South African Politician Claps Back After Trump Showed Video of
Economic Freedom Fighters (EFF) leader Julius Malema shot back on X after President Donald Trump showed video footage of him, claiming it was evidence of white genocide in South Africa. Getty Images

South African politician Julius Malema has responded to his unexpected appearance in the Oval Office on Thursday — after President Donald Trump played video footage of Malema in an effort to convince South African President Cyril Ramaphosa that "white genocide" is occurring in his country.

"A group of older men gather in Washington to gossip about me," Malema wrote on X with characteristic defiance.

Video segments of Malema's activism were played at the request of Trump following a back and forth with Ramaphosa, who insists there is no white genocide in South Africa.

"We have thousands of stories talking about it. And we have documentaries, we have news stories," Trump insisted before asking a staffer to turn down the lights and play the tape.

What followed was a compilation of footage showing Malema, leader of the Economic Freedom Fighters (EFF), singing "Kill the Boer, the farmer" — a controversial chant with historical ties to South African resistance to apartheid, and on the parliament floor calling for expropriation of white-owned farm land.

Malema leads the Economic Freedom Fighters (EFF) party in South Africa, which describes itself as a "radical, leftist, anti-capitalist and anti-imperialist movement." He has been heavily criticized for using the Kill the Boer chant, and was sued under a law prohibiting hate speech. However, South Africa's Supreme Court ruled in Malema's favor.

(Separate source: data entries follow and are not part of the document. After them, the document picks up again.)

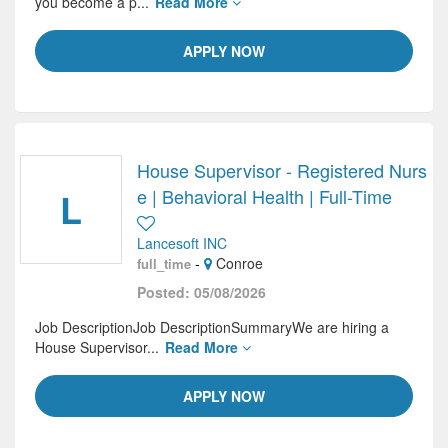
you become a p...
Read More
APPLY NOW
House Supervisor - Registered Nurs
L
e | Behavioral Health | Full-Time
Lancesoft INC
-
Conroe
full_time
Posted: 05/08/2026
Job DescriptionJob DescriptionSummaryWe are hiring a
House Supervisor...
Read More
APPLY NOW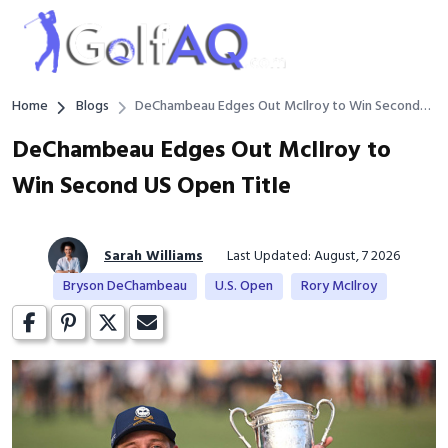
Home
Blogs
DeChambeau Edges Out McIlroy to Win Second
US Open Title
DeChambeau Edges Out McIlroy to
Win Second US Open Title
Sarah Williams
Last Updated: August, 7 2026
Bryson DeChambeau
U.S. Open
Rory McIlroy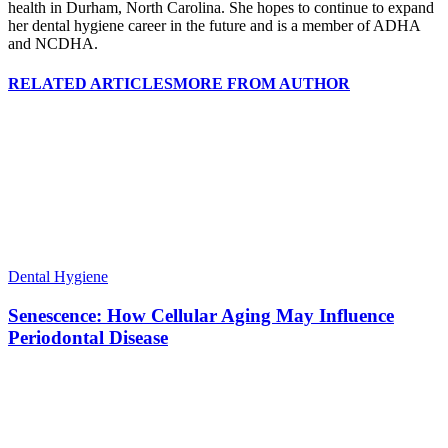
health in Durham, North Carolina. She hopes to continue to expand
her dental hygiene career in the future and is a member of ADHA
and NCDHA.
RELATED ARTICLES
MORE FROM AUTHOR
Dental Hygiene
Senescence: How Cellular Aging May Influence
Periodontal Disease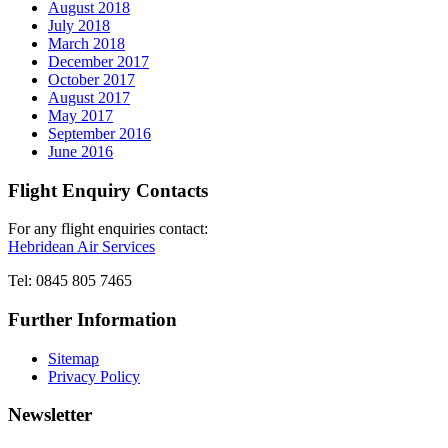
August 2018
July 2018
March 2018
December 2017
October 2017
August 2017
May 2017
September 2016
June 2016
Flight Enquiry Contacts
For any flight enquiries contact:
Hebridean Air Services
Tel: 0845 805 7465
Further Information
Sitemap
Privacy Policy
Newsletter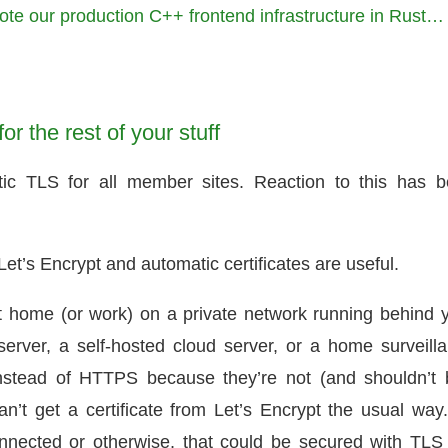
te our production C++ frontend infrastructure in Rust…
or the rest of your stuff
ic TLS for all member sites. Reaction to this has 
et’s Encrypt and automatic certificates are useful.
 home (or work) on a private network running behind 
ver, a self-hosted cloud server, or a home surveill
nstead of HTTPS because they’re not (and shouldn’t 
an’t get a certificate from Let’s Encrypt the usual way
nected or otherwise, that could be secured with TLS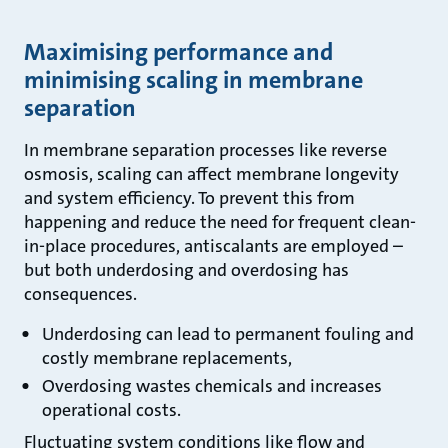
Maximising performance and
minimising scaling in membrane
separation
In membrane separation processes like reverse
osmosis, scaling can affect membrane longevity
and system efficiency. To prevent this from
happening and reduce the need for frequent clean-
in-place procedures, antiscalants are employed –
but both underdosing and overdosing has
consequences.
Underdosing can lead to permanent fouling and
costly membrane replacements,
Overdosing wastes chemicals and increases
operational costs.
Fluctuating system conditions like flow and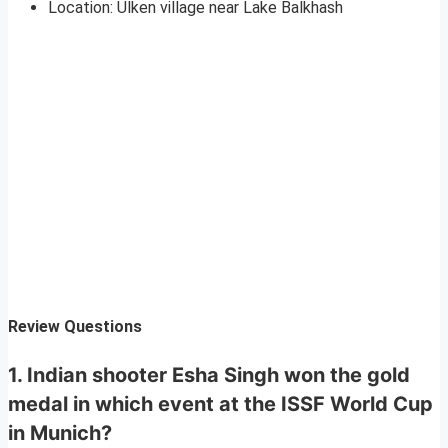
Location: Ulken village near Lake Balkhash
Review Questions
1. Indian shooter Esha Singh won the gold
medal in which event at the ISSF World Cup
in Munich?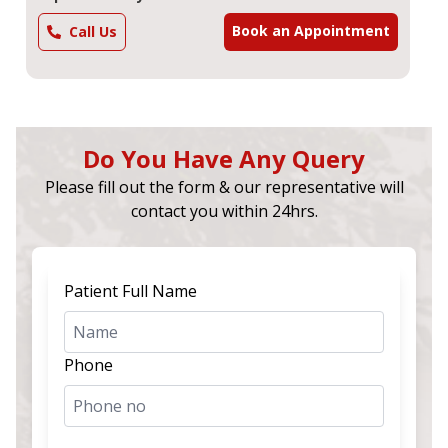
Book an Appointment
Call Us
Do You Have Any Query
Please fill out the form & our representative will
contact you within 24hrs.
Patient Full Name
Phone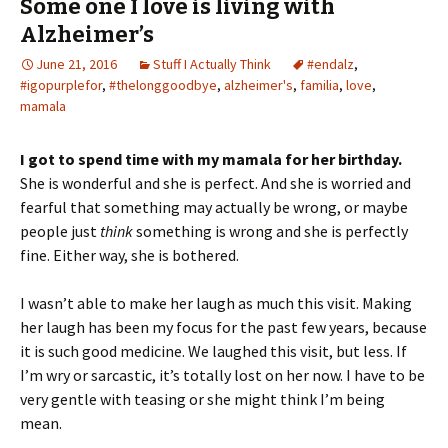
Some one I love is living with
Alzheimer’s
June 21, 2016
Stuff I Actually Think
#endalz
,
#igopurplefor
,
#thelonggoodbye
,
alzheimer's
,
familia
,
love
,
mamala
I got to spend time with my mamala for her birthday.
She is wonderful and she is perfect. And she is worried and
fearful that something may actually be wrong, or maybe
people just
think
something is wrong and she is perfectly
fine. Either way, she is bothered.
I wasn’t able to make her laugh as much this visit. Making
her laugh has been my focus for the past few years, because
it is such good medicine. We laughed this visit, but less. If
I’m wry or sarcastic, it’s totally lost on her now. I have to be
very gentle with teasing or she might think I’m being
mean.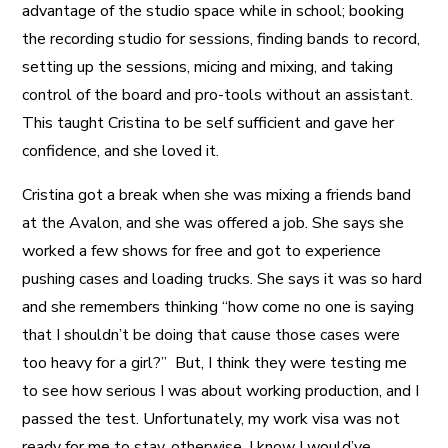
advantage of the studio space while in school; booking
the recording studio for sessions, finding bands to record,
setting up the sessions, micing and mixing, and taking
control of the board and pro-tools without an assistant.
This taught Cristina to be self sufficient and gave her
confidence, and she loved it.
Cristina got a break when she was mixing a friends band
at the Avalon, and she was offered a job. She says she
worked a few shows for free and got to experience
pushing cases and loading trucks. She says it was so hard
and she remembers thinking “how come no one is saying
that I shouldn’t be doing that cause those cases were
too heavy for a girl?” But, I think they were testing me
to see how serious I was about working production, and I
passed the test. Unfortunately, my work visa was not
ready for me to stay, otherwise, I know I would’ve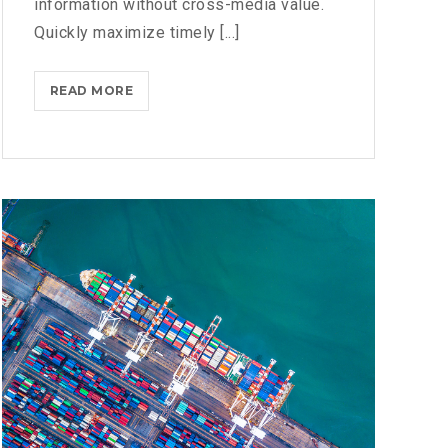
information without cross-media value.
Quickly maximize timely [...]
MICROSOFT
READ MORE
BRINGS
FEDORA
TO
THE
STORE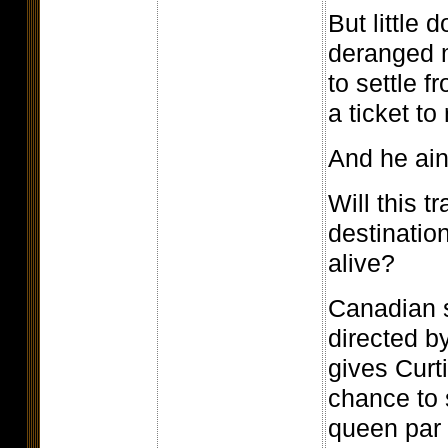
But little 
deranged 
to settle f
a ticket to 
And he ain
Will this tr
destinatio
alive?
Canadian sp
directed b
gives Curt
chance to
queen par 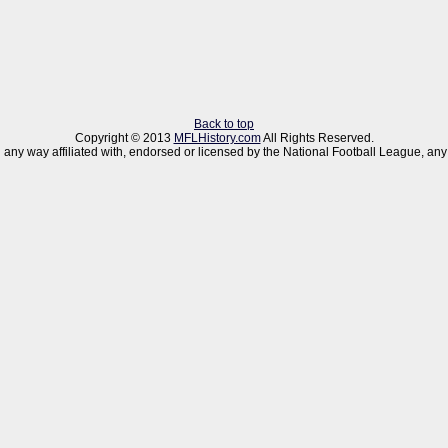
Back to top
Copyright © 2013
MFLHistory.com
All Rights Reserved.
 in any way affiliated with, endorsed or licensed by the National Football League,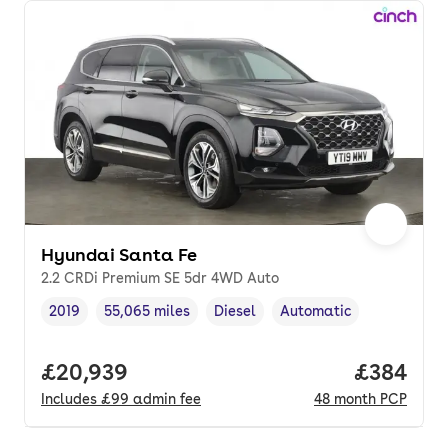
Hyundai Santa Fe
2.2 CRDi Premium SE 5dr 4WD Auto
2019
55,065 miles
Diesel
Automatic
Vehicle year
Mileage
,
,
Fuel type
,
Transmission type
,
Full price.
£20,939
Price per
£384
Includes
£99
admin fee
48
month
PCP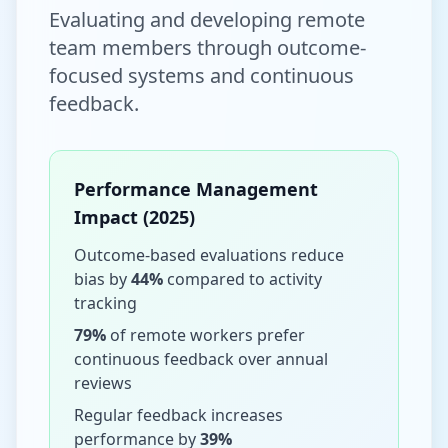
Evaluating and developing remote
team members through outcome-
focused systems and continuous
feedback.
Performance Management
Impact (2025)
Outcome-based evaluations reduce
bias by
44%
compared to activity
tracking
79%
of remote workers prefer
continuous feedback over annual
reviews
Regular feedback increases
performance by
39%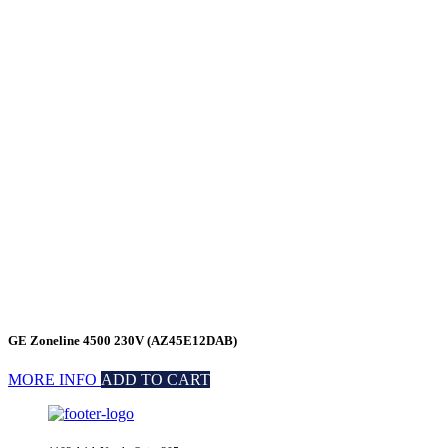
GE Zoneline 4500 230V (AZ45E12DAB)
MORE INFO
ADD TO CART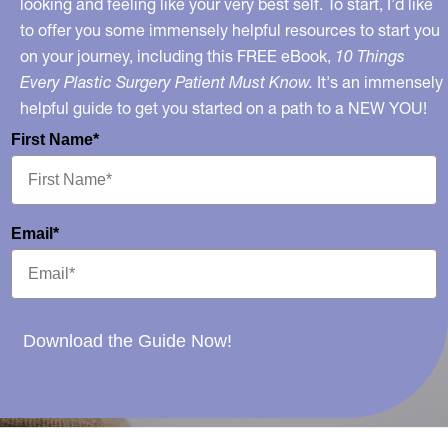
looking and feeling like your very best self. To start, I’d like
to offer you some immensely helpful resources to start you
on your journey, including this FREE eBook,
10 Things
Every Plastic Surgery Patient Must Know.
It's an immensely
helpful guide to get you started on a path to a NEW YOU!
First Name*
Email*
Download the Guide Now!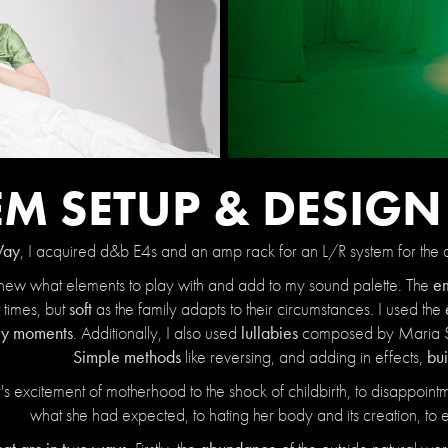
EM SETUP & DESIG
Way
, I acquired d&b E4s and an amp rack for an L/R system for the a
em
, I knew what elements to play with and add to my sound palette. The
soft
 times, but
as the family adapts to their circumstances. I used the
ory moments
lullabies
.
Additionally,
I also used
composed by Maria 
Simple methods
bui
like reversing, and adding in effects,
 excitement of motherhood to the shock of childbirth, to disappointme
what she had expected, to hating her body and its creation, to e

"Reasonably well-informed persons would appreciate that Mr. Malema was not actually calling for farmers, or white South Africans of Afrikaans descent, to be shot – They would understand that he was using an historic struggle song as provocative means of advancing his party's political agenda," the 2024 decision read.

Ramaphosa reiterated in the meeting that while South Africa has a crime problem that includes attacks on farmers, the issue is widespread and not racially targeted.

Billionaire white South African Johann Rupert, who accompanied Ramaphosa to the meeting, echoed the sentiment, dismissing the "genocide" framing as misleading while acknowledging Malema's anti-capitalist politics. "I have been a target of this man for ten years," Rupert said.